Tuesday, May 27, 2014
"Boys Will Be Boys": The Pornography Lie
Probably the most terrifying thing to me about parenting is the fear of my children getting sucked into the computer and internet. I've said it before, but the internet is a SCARY, WONDERFUL place. It's wonderful because we have access to so much information that we never did before. Want a recipe for something? Takes 5 seconds to get it. Need a place to connect with other people but can't leave the house? Join an online group! Want to be a huge nerd and share with others about your gloriously intelligent and awe inspiring thoughts and opinions? Start a blog! But don't name it something stupid or confusing, like "The Girl Who Wishes To Be An Orthodox Christian."
But. But. The internet is scary. Terrifying. Frightening. Petrifying. Hair Raising. Blood Curdling. (No, I didn't just google "synonyms for scary" and list them all in order...uh...) We all know what's out there. We all know how easy it is to get sucked in. And how simple it is to let it take over our lives.
What I'm talking about today is no secret. Pornography is out there. It's so easy to find that those of us who want nothing to do with it have to spend money, time, and effort to NOT find it.
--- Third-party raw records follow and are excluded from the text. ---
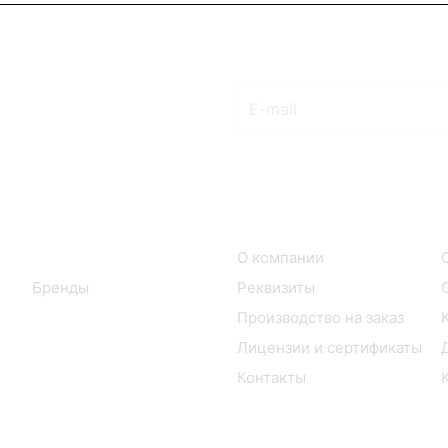
Подписаться
на новости и акции
Интернет-магазин
Компания
Каталог
О компании
Бренды
Реквизиты
Производство на заказ
Лицензии и сертификаты
Контакты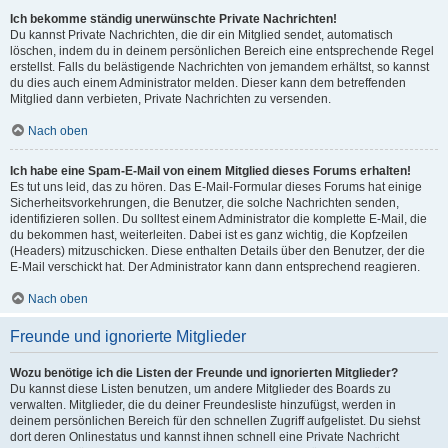
Ich bekomme ständig unerwünschte Private Nachrichten!
Du kannst Private Nachrichten, die dir ein Mitglied sendet, automatisch
löschen, indem du in deinem persönlichen Bereich eine entsprechende Regel
erstellst. Falls du belästigende Nachrichten von jemandem erhältst, so kannst
du dies auch einem Administrator melden. Dieser kann dem betreffenden
Mitglied dann verbieten, Private Nachrichten zu versenden.
Nach oben
Ich habe eine Spam-E-Mail von einem Mitglied dieses Forums erhalten!
Es tut uns leid, das zu hören. Das E-Mail-Formular dieses Forums hat einige
Sicherheitsvorkehrungen, die Benutzer, die solche Nachrichten senden,
identifizieren sollen. Du solltest einem Administrator die komplette E-Mail, die
du bekommen hast, weiterleiten. Dabei ist es ganz wichtig, die Kopfzeilen
(Headers) mitzuschicken. Diese enthalten Details über den Benutzer, der die
E-Mail verschickt hat. Der Administrator kann dann entsprechend reagieren.
Nach oben
Freunde und ignorierte Mitglieder
Wozu benötige ich die Listen der Freunde und ignorierten Mitglieder?
Du kannst diese Listen benutzen, um andere Mitglieder des Boards zu
verwalten. Mitglieder, die du deiner Freundesliste hinzufügst, werden in
deinem persönlichen Bereich für den schnellen Zugriff aufgelistet. Du siehst
dort deren Onlinestatus und kannst ihnen schnell eine Private Nachricht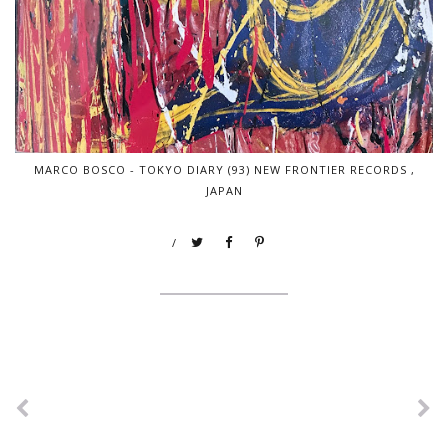
MARCO BOSCO - TOKYO DIARY (93) NEW FRONTIER RECORDS ,
JAPAN
/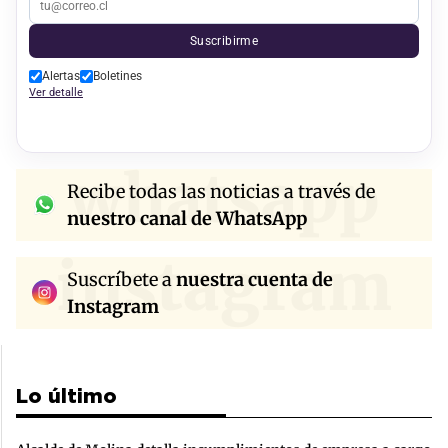
Suscribirme
Alertas
Boletines
Ver detalle
whatsapp
Recibe todas las noticias a través de
nuestro canal de WhatsApp
instagram
Suscríbete a
nuestra cuenta de
Instagram
Lo último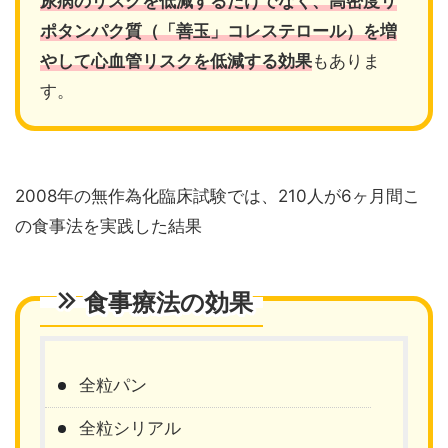
尿病のリスクを低減するだけでなく、高密度リ
ポタンパク質（「善玉」コレステロール）を増
やして心血管リスクを低減する効果
もありま
す。
2008年の無作為化臨床試験では、210人が6ヶ月間こ
の食事法を実践した結果
食事療法の効果
全粒パン
全粒シリアル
It is more addictive than hard drugs, and it consumes marriages, relationships, and lives of many, many people.
Let me preface this by saying a few things. First of all, if you are reading this and you suffer from an addiction to pornography, PLEASE know that I am in no way passing judgment or accusation on you as a person. I still love you and my goal is not to make you feel terrible about yourself. My goal is to give you hope, and help you to realize that it IS possible to get over this addiction.
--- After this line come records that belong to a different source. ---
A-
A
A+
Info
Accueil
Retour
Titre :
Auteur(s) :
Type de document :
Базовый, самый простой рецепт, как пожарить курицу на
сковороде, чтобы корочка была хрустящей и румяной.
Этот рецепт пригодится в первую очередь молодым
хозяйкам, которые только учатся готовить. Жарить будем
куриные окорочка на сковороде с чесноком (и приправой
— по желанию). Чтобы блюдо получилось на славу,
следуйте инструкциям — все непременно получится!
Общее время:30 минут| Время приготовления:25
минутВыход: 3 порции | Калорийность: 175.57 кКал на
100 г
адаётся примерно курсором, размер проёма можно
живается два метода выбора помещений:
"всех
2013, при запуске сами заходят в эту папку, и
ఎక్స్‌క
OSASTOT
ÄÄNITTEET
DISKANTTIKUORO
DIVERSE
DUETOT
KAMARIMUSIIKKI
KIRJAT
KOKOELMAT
Secondly, I understand both men and women suffer from addictions to pornography. However, in this blog post, I will be focusing on how it affects men, their girlfriends, their wives, and their relationships with others.
So here we go.
Hey ladies. We all have a responsibility to help our men. They are visual creatures and it's very hard for them to focus when we are wearing clothes that are screaming "Hey look at my legs/breasts/stomach/butt/whatever other body part we want to show off." Dressing modestly is awesome! It is possible to look cute and feminine while dressing modestly. You don't have to wear a veil or a long jean skirt in order to accomplish this. I'm currently working on making my wardrobe more modest than it has been in the past. Hey, maybe I'll write a blog post about it sometime! And I understand that dressing modestly is much harder for some women than it is for others, simply based on body types. Trust me, this is coming from someone who has a rear end the size of a small planet. But every outfit we choose is sending out a message that is more than simple fashion preference. We are either helping men see us as a beautiful, feminine creation of God, or we are helping men see us as an object of lust. Which would you rather be? (Raise your hand for the first one!)
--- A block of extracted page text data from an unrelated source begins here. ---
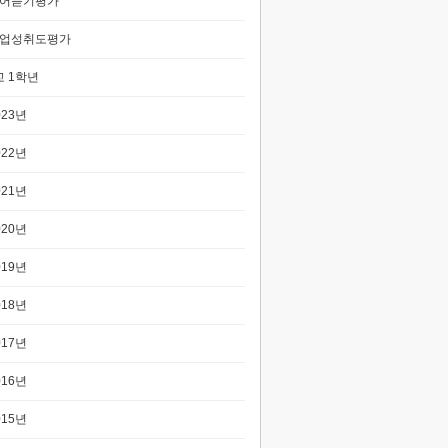
어듣기평가
업성취도평가
 1학년
023년
022년
021년
020년
019년
018년
017년
016년
015년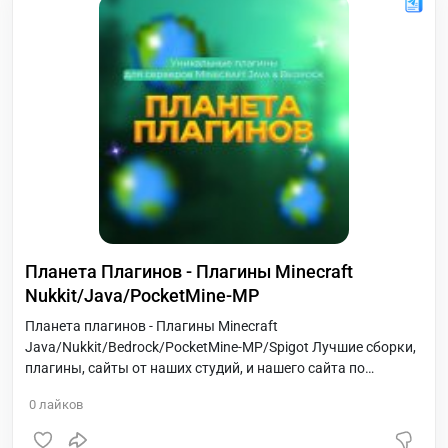
Планета Плагинов - Плагины Minecraft
Nukkit/Java/PocketMine-MP
Планета плагинов - Плагины Minecraft
Java/Nukkit/Bedrock/PocketMine-MP/Spigot Лучшие сборки,
плагины, сайты от наших студий, и нашего сайта по
плагинам Minecraft
0
лайков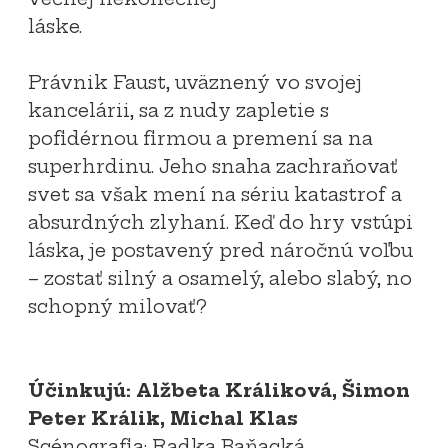
láske.
Právnik Faust, uväznený vo svojej
kancelárii, sa z nudy zapletie s
pofidérnou firmou a premení sa na
superhrdinu. Jeho snaha zachraňovať
svet sa však mení na sériu katastrof a
absurdných zlyhaní. Keď do hry vstúpi
láska, je postavený pred náročnú voľbu
– zostať silný a osamelý, alebo slabý, no
schopný milovať?
Účinkujú: Alžbeta Králiková, Šimon
Peter Králik, Michal Klas
Scénografia: Radka Baňacká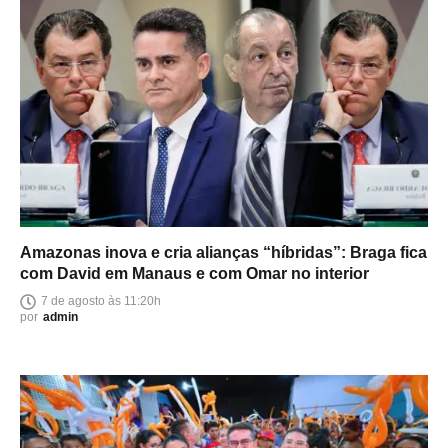
Amazonas inova e cria alianças “híbridas”: Braga fica
com David em Manaus e com Omar no interior
7 de agosto às 11:20h
por
admin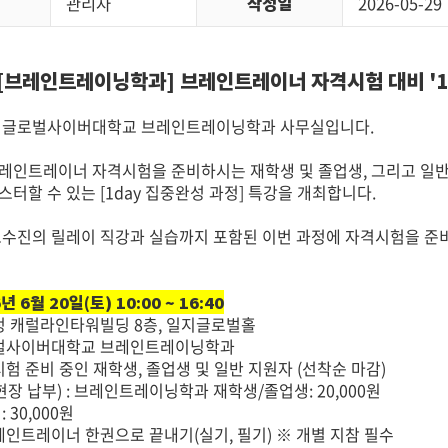
관리자
작성일
2026-05-29
[브레인트레이닝학과] 브레인트레이너 자격시험 대비 '1d
 글로벌사이버대학교 브레인트레이닝학과 사무실입니다.
레인트레이너 자격시험을 준비하시는 재학생 및 졸업생, 그리고 일반
터할 수 있는 [1day 집중완성 과정] 특강을 개최합니다.
교수진의 릴레이 직강과 실습까지 포함된 이번 과정에 자격시험을 준비
]
년 6월 20일(토) 10:00 ~ 16:40
구정 캐럴라인타워빌딩 8층, 일지글로벌홀
로벌사이버대학교 브레인트레이닝학과
시험 준비 중인 재학생, 졸업생 및 일반 지원자 (선착순 마감)
현장 납부) : 브레인트레이닝학과 재학생/졸업생: 20,000원
 30,000원
브레인트레이너 한권으로 끝내기(실기, 필기) ※ 개별 지참 필수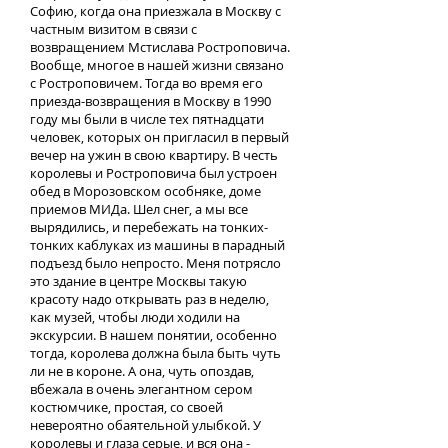
Софию, когда она приезжала в Москву с
частным визитом в связи с
возвращением Мстислава Ростроповича.
Вообще, многое в нашей жизни связано
с Ростроповичем. Тогда во время его
приезда-возвращения в Москву в 1990
году мы были в числе тех пятнадцати
человек, которых он пригласил в первый
вечер на ужин в свою квартиру. В честь
королевы и Ростроповича был устроен
обед в Морозовском особняке, доме
приемов МИДа. Шел снег, а мы все
вырядились, и перебежать на тонких-
тонких каблуках из машины в парадный
подъезд было непросто. Меня потрясло
это здание в центре Москвы такую
красоту надо открывать раз в неделю,
как музей, чтобы люди ходили на
экскурсии. В нашем понятии, особенно
тогда, королева должна была быть чуть
ли не в короне. А она, чуть опоздав,
вбежала в очень элегантном сером
костюмчике, простая, со своей
невероятно обаятельной улыбкой. У
королевы и глаза серые, и вся она -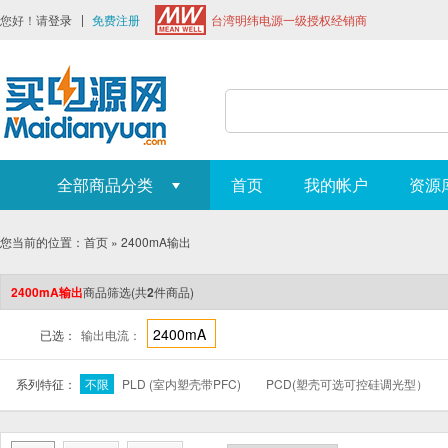
您好！请
登录
免费注册
台湾明纬电源一级授权经销商
全部商品分类
首页
我的帐户
资源
您当前的位置：
首页
»
2400mA输出
2400mA输出
商品筛选
(共
2
件商品)
2400mA
已选：
输出电流：
系列特征：
不限
PLD (室内塑壳带PFC)
PCD(塑壳可选可控硅调光型）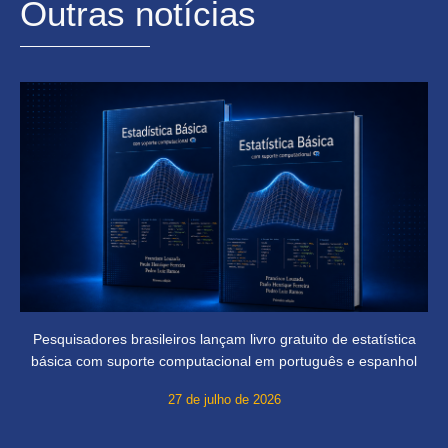
Outras notícias
Pesquisadores brasileiros lançam livro gratuito de estatística
básica com suporte computacional em português e espanhol
27 de julho de 2026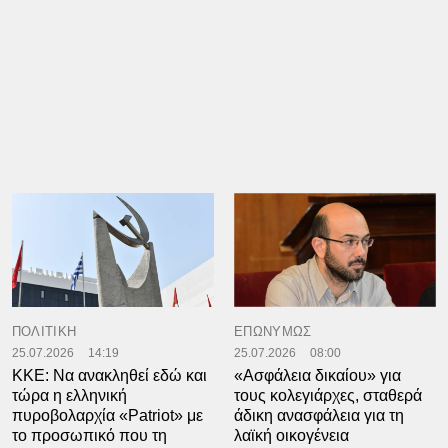
ΠΟΛΙΤΙΚΗ
ΕΠΩΝΥΜΩΣ
25.07.2026
14:19
25.07.2026
08:00
ΚΚΕ: Να ανακληθεί εδώ και
«Ασφάλεια δικαίου» για
τώρα η ελληνική
τους κολεγιάρχες, σταθερά
πυροβολαρχία «Patriot» με
άδικη ανασφάλεια για τη
το προσωπικό που τη
λαϊκή οικογένεια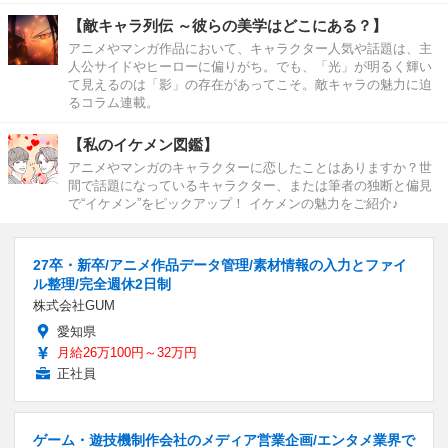
【敵キャラ列伝 ～彼らの美学はどこにある？】
アニメやマンガ作品において、キャラクター人気や話題は、主
人公サイドやヒーローに偏りがち。でも、「光」が明るく輝い
て見えるのは「影」の存在があってこそ。敵キャラの魅力に迫
るコラム連載。
【私のイケメン図鑑】
アニメやマンガのキャラクターに恋したことはありますか？世
間で話題になっているキャラクター、または筆者の独断と偏見
で“イケメン”をピックアップ！ イケメンの魅力をご紹介♪
27卒・新卒/アニメ作品データ管理/素材情報の入力とファイ
ル整理/完全週休2日制
株式会社GUM
愛知県
月給26万100円～32万円
正社員
ゲーム・遊技機制作会社のメディア営業企画/エンタメ業界で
HOWEVER. The responsibility is not solely on the girls. Sadly, our culture thinks otherwise. Not only is it permissible to "let boys be boys," as the saying goes, but it is also even encouraged. This culture has turned our strong men into weak, mindless machines who have no control over their thoughts or actions.We do not expect them to fight this battle anymore. We expect them to simply give in and do what everyone else is doing.
Typically, if a woman finds out that her husband/fiance/boyfriend looks at porn on a regular basis, she instinctively feels hurt. She often feels like she is being cheated on. "Am I not enough for him?" she begins to wonder. "Am I not beautiful to him?" "Who are these other women?" The insecurities rise, and their relationship is damaged. Women deal with insecurity in a much deeper way than men. It is difficult for women to become physically or emotionally intimate with a man with whom they do not feel fully secure. And even though it is very possible for women to forgive, it is very difficult to let go of the damage caused by these insecurities.
Even more damage is done by the reaction of others when women share these problems. Women who tell others about their hurt feelings are met with indifference, or even laughter. "What else do you expect?" people often say. "All men look at porn. It's part of being a man. Just let them do their thing and move on." Some women are even made to feel like they are being "controlling" or "overprotective" when they share their feelings on the issue.
I'm here to say this: ladies, we have womanly instincts for a reason. Your uneasiness about this issue is there because it is, indeed, an issue. You are not wrong for feeling this way, even though society tells you otherwise. You can and should expect that your significant other tries his hardest to have eyes only for you.
We are all human and we all sin. This is a fact, and we shouldn't look down on others for their sins. Just because somebody else's sin is different from our own does not make us a better or a worse person. And we should always trust our instincts. Our sex-saturated culture likes to tell us what "normal" is, even though our instincts often tell us otherwise.
There is help out there for those who suffer from this addiction, and for their significant others. A new book by Matt Fradd is out called "Delivered". It is filled with hopeful stories about men and women who have overcome their addictions. There are countless websites with helpful advice and suggestions, such as Family Life Center.
So remember: This is good news! There is hope! We must always remind ourselves that anything is possible with God.